BEGIN Record excerpts

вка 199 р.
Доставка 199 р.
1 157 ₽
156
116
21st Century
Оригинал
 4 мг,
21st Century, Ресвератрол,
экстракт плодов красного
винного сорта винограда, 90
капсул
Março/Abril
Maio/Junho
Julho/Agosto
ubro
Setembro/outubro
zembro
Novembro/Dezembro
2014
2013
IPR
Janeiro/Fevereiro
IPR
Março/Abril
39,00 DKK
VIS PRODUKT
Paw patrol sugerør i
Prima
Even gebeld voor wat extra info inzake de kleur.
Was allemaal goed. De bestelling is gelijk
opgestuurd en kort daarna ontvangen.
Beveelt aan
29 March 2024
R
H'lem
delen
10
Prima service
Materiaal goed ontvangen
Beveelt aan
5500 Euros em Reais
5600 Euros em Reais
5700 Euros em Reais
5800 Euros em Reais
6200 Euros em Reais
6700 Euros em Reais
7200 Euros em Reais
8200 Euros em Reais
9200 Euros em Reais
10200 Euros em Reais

END Record excerpts
BEGIN Record excerpts

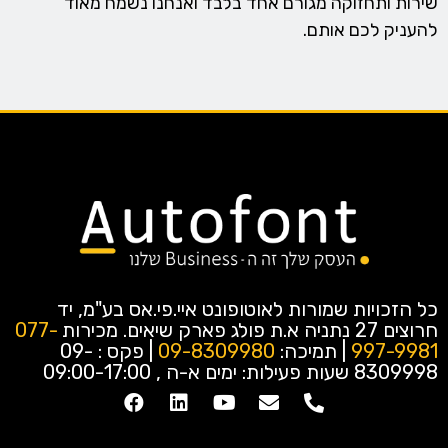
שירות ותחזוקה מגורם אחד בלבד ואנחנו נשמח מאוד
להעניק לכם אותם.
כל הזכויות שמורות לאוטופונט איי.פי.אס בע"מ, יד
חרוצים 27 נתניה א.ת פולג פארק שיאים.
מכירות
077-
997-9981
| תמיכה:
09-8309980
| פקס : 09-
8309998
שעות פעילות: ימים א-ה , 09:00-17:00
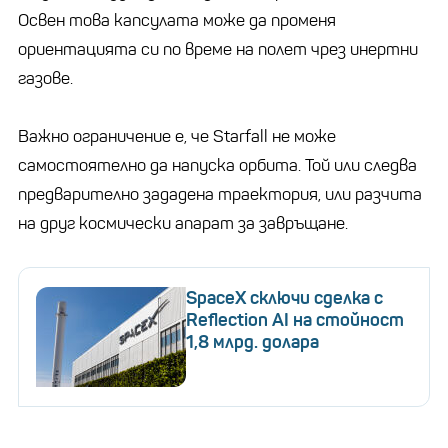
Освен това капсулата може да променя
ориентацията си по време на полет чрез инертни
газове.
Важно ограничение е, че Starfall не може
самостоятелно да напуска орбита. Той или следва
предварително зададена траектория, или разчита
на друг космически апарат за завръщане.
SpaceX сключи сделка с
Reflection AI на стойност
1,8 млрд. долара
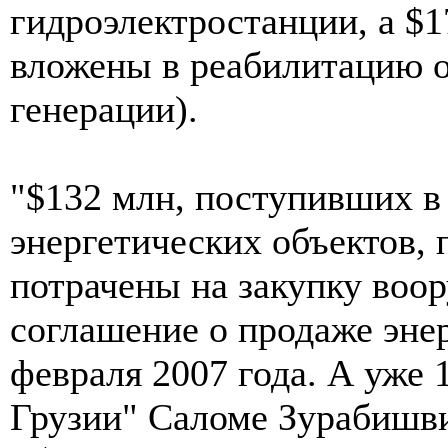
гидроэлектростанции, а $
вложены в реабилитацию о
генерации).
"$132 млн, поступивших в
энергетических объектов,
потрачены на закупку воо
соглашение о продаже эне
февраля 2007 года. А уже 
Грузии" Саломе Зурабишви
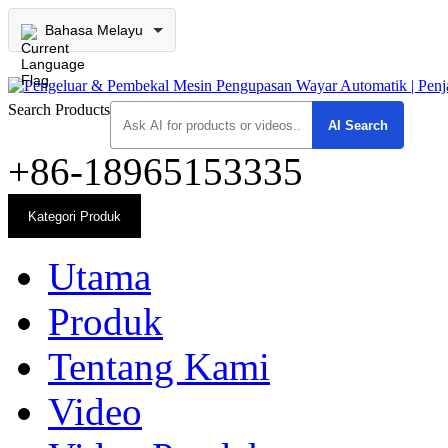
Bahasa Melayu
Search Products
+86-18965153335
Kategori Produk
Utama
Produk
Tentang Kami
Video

END Record excerpts

**Problem details**
Across the records above, show each line containing the word "goed".

**Output for this task**
Was allemaal goed. De bestelling is gelijk
Materiaal goed ontvangen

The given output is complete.